Assuming that non-qualified natural graphite will be sold in large quantities is a big risk and assumption as there a many factors including metallurgical attributes, FUSED ICP analysis, application chemistry compatibility, pricing, customer packing requirements, commercial terms, and potential consignment considerations.
There is also the fact that even if the new supplier is qualified, there will be a long lead time for current customer inventory draw down and the new supplier will not be given an majority of the business until they have proven they can meet initial target tonnages (limited shipments) and logistical timeline targets, all of which can take up to a year or more.
To think that the competition is just going to lay down and let the business just go away is foolish and cynical and rest assured the competition will react in an number of ways including the following to any new competition where the products are not unique and are supplied by many:
1. Reduction in prices or loss leader pricing of a higher volume product in a family of products (key factor)
2. Extension of existing sales agreements
3. Renegotiation of commercial terms (DSO's, Inventory Management)

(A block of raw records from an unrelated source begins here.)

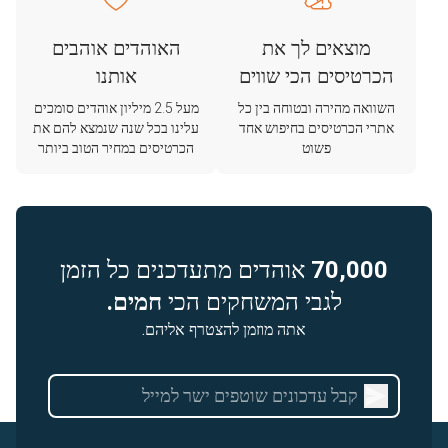
מוצאים לך את
האוהדים אוהבים
הכרטיסים הכי שווים
אותנו
השוואה מהירה ובטוחה בין כל
מעל 2.5 מיליון אוהדים סומכים
אתרי הכרטיסים בחיפוש אחד
עלינו בכל שנה שנמצא להם את
פשוט
הכרטיסים במחיר הטוב ביותר
70,000
אוהדים מתעדכנים כל הזמן
לגבי המשחקים הכי
חמים.
אתה מוזמן להצטרף אליהם.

4. Most of the competition have strategic and extensive relationships with customers where the customer
may have no interest in entertaining another supplier.
And importantly, even though the lab scale or pilot plant samples have been qualified are only indicators and once the plant has been built, commissioned and calibrated, the commercially produced concentrate will have to be confirmation qualified again that it indeed does perform and mimic the list of factors listed above. If it does not, and I have seen this happen on many occasions over the last 3 decades that the commercial processing does not produce the same graphite concentrate that was previously qualified from lab samples and now, back to square one.
Producing significant amounts of inventory in packaging that may or may not meet a large number of customer specs, producing grades that have global pricing lower than the ASP targets by a graphite producer, producing grades that may have limited global demand (there will also be fines produced in any commercial production), and finally not have a contingency plan to deal with high volumes of unqualified inventory and ultimately having to focus on low price, high volume markets to move product, thus sacrificing margin and cash flow.
Finally, to obtain any take or pay sales or supply agreements will require commercial production qualifications to be completed. This is the preverbal chicken or the egg theory, yet to obtain any debt financing will be highly unlikely without take or pay agreements, but until the plant is built and production commercially qualified, will be an illusive goal.
These are the facts of the graphite industry and to assume that all natural graphite is homogenous across all signatures in metallurgy with flake size variations as a key factor, proves the cynical nature of thinking that entry into the global graphite market is a cake walk following the old adage, "build it and they will come".
It is incumbent on all to fully understand the graphite industry and all of the requirements of qualifications by any end user application / industry on ANY graphite supplier and the uniqueness of the target applications including the complexity, government or international regulations including safety, and any international certifications required to be able to supply specific applications (i.e. ISO, CE, UL, etc.).
From current indications, research and company annoucements, not one start up has achieved any ISO 9001 or 14001 certs to begin supplying commercial concentrate to any critical application as this a requirement by many applications and industries. A graphite company my claim to be ISO compliant, but that claim and $2 will buy you a flat white anywhere.